“It is a rare type.” Lilith sipped the blood, closing her eyes for a moment as the warm, coppery liquid slid down her throat. “Where did you and Azrael meet?”
Her smile brightened her blue eyes. “Here, at speed dating, but we’re supposed to be talking about you. What’s wrong with your snake?”
Lilith ran her finger around the rim of her goblet. “She’s an extension of me, as is Percival.” She took the crow from her shoulder and set him on the table. “Their bodies can’t handle my emotions. He’ll fall ill as well if I can’t get my act together, and…they both could die.”
“He’s beautiful.” Dee reached toward him but fisted her hand and jerked it into her lap. “He doesn’t like to be touched?”
“Not by strangers, but I suppose that’s an extension of me as well.

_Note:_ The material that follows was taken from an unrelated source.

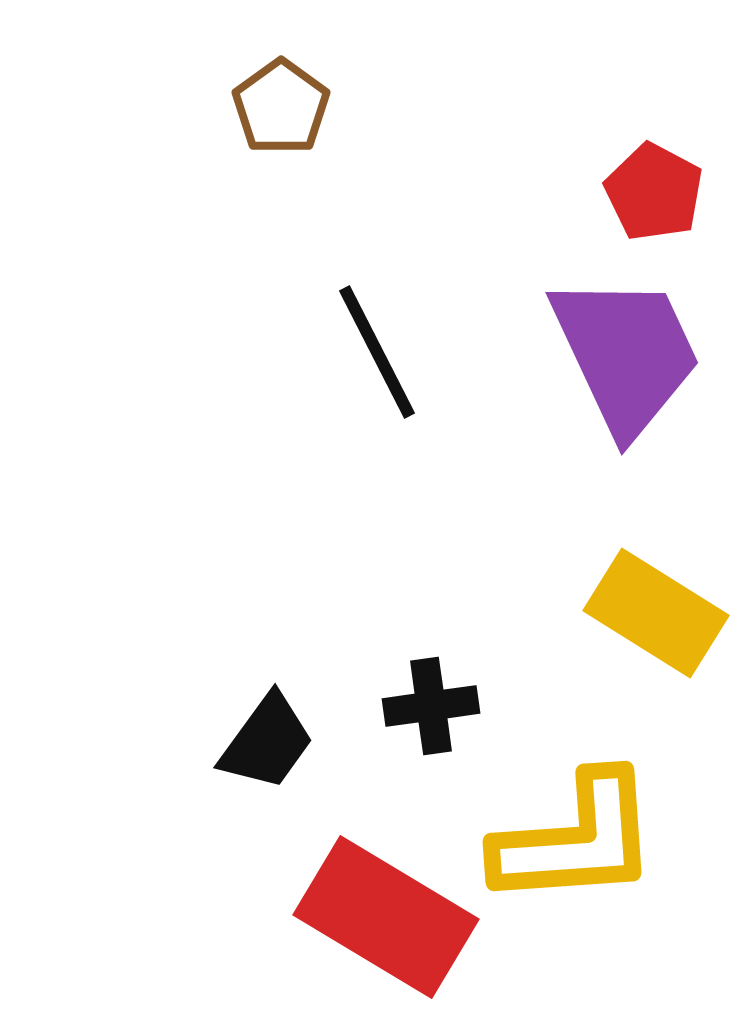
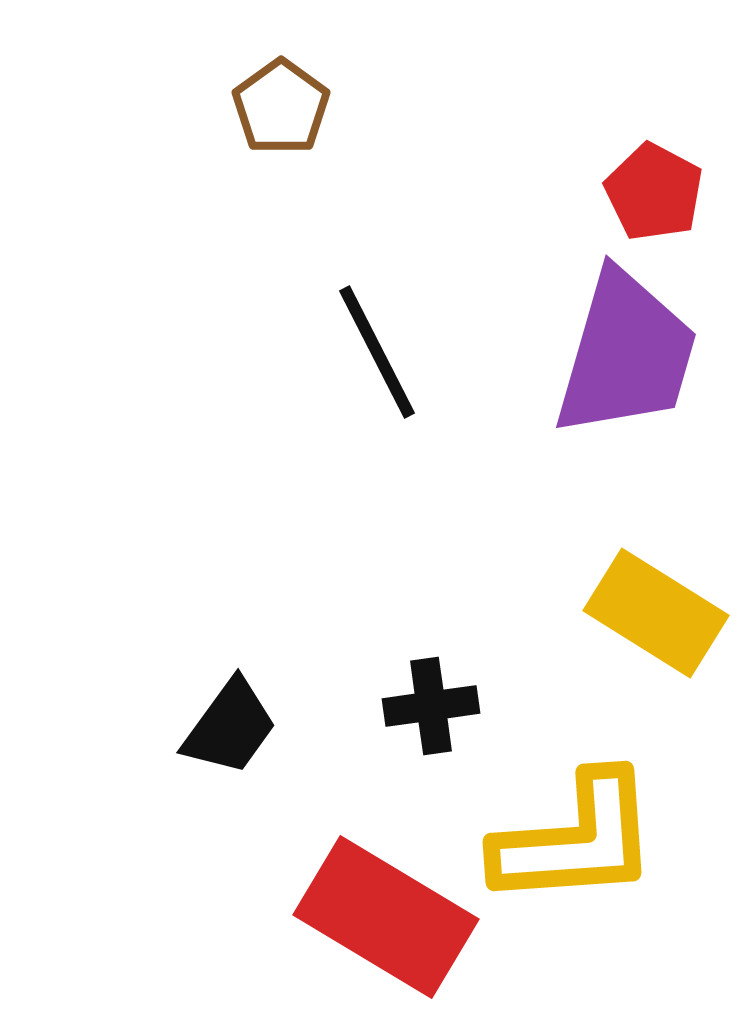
purple trapezoid: rotated 41 degrees clockwise
black trapezoid: moved 37 px left, 15 px up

I’ve grown rather…grumpy over the millennia.”
She rested her elbows on the table and placed her chin on her hands. “Why?”
That was the million-dollar question, and though she hated to admit it, she knew the answer. Leaning back in her seat, she clicked her tongue. “I have no purpose.”
Dee laughed. When Lilith simply arched a brow, her lashes flew high. “Wait. You’re serious? You think you have no purpose? What about your job? What do you do?”
She lifted her hands before laying her palms on the table. “Lucifer took pity on me when I was cursed. After my work with the Adam and Eve apple debacle, he decided I’d contributed enough and has allowed me to stay in The Underworld rent-free.”
Her new friend’s mouth hung open. “When you say the ‘apple debacle,’ do you mean the whole serpent and the tree of knowledge bit? That was you?”
“It was Esther.” She lifted a shoulder. “Well, it was me acting through Esther. I wasn’t allowed back in the garden after my banishment, so I sent my familiar in my place.”
“Wow.” Dee shook her head in amazement. “Talk about getting even. You’re the mother of retribution.”
Lilith blew a hard breath through her nose, and Percival ruffled his feathers in response. “I wasn’t trying to get even. I was trying to save Eve. After our creator lost control of me, I feared Eve wasn’t shaped with the same free will. I simply wanted her to know she was her own person and didn’t have to obey a man. Her giving Adam the apple wasn’t part of the plan, but Lucifer was pleased with the mess I made of the situation.”
She took another sip of blood and stroked Percival’s wing. “Of course, Luce gets all the credit. Everyone thinks he shapeshifted into a snake, but it was Esther who sneaked into the garden. Hell, I don’t even get credit for being the world’s first woman most of the time. That title usually goes to Eve. It’s like I’ve been swept under the rug.”
Lilith tightened her lips, her jaw clenching. “Would you listen to me? I sound like a child. I don’t need credit for those things, but I do need to find a new purpose for this existence.”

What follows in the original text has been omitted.